* [What you should do]
Your job here is to restate every record exactly, pictures excluded.

Page-level text extractions:
*** Block opens ***
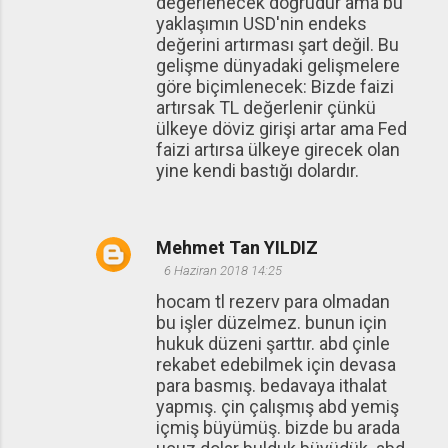
değerlenecek doğrudur ama bu
yaklaşımın USD'nin endeks
değerini artırması şart değil. Bu
gelişme dünyadaki gelişmelere
göre biçimlenecek: Bizde faizi
artırsak TL değerlenir çünkü
ülkeye döviz girişi artar ama Fed
faizi artırsa ülkeye girecek olan
yine kendi bastığı dolardır.
Mehmet Tan YILDIZ
6 Haziran 2018 14:25
hocam tl rezerv para olmadan
bu işler düzelmez. bunun için
hukuk düzeni şarttır. abd çinle
rekabet edebilmek için devasa
para basmış. bedavaya ithalat
yapmış. çin çalışmış abd yemiş
içmiş büyümüş. bizde bu arada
*** Block closes ***
* [Response area]
değerlenecek doğrudur ama bu
yaklaşımın USD'nin endeks
değerini artırması şart değil. Bu
gelişme dünyadaki gelişmelere
göre biçimlenecek: Bizde faizi
artırsak TL değerlenir çünkü
ülkeye döviz girişi artar ama Fed
faizi artırsa ülkeye girecek olan
yine kendi bastığı dolardır.
Mehmet Tan YILDIZ
6 Haziran 2018 14:25
hocam tl rezerv para olmadan
bu işler düzelmez. bunun için
hukuk düzeni şarttır. abd çinle
rekabet edebilmek için devasa
para basmış. bedavaya ithalat
yapmış. çin çalışmış abd yemiş
içmiş büyümüş. bizde bu arada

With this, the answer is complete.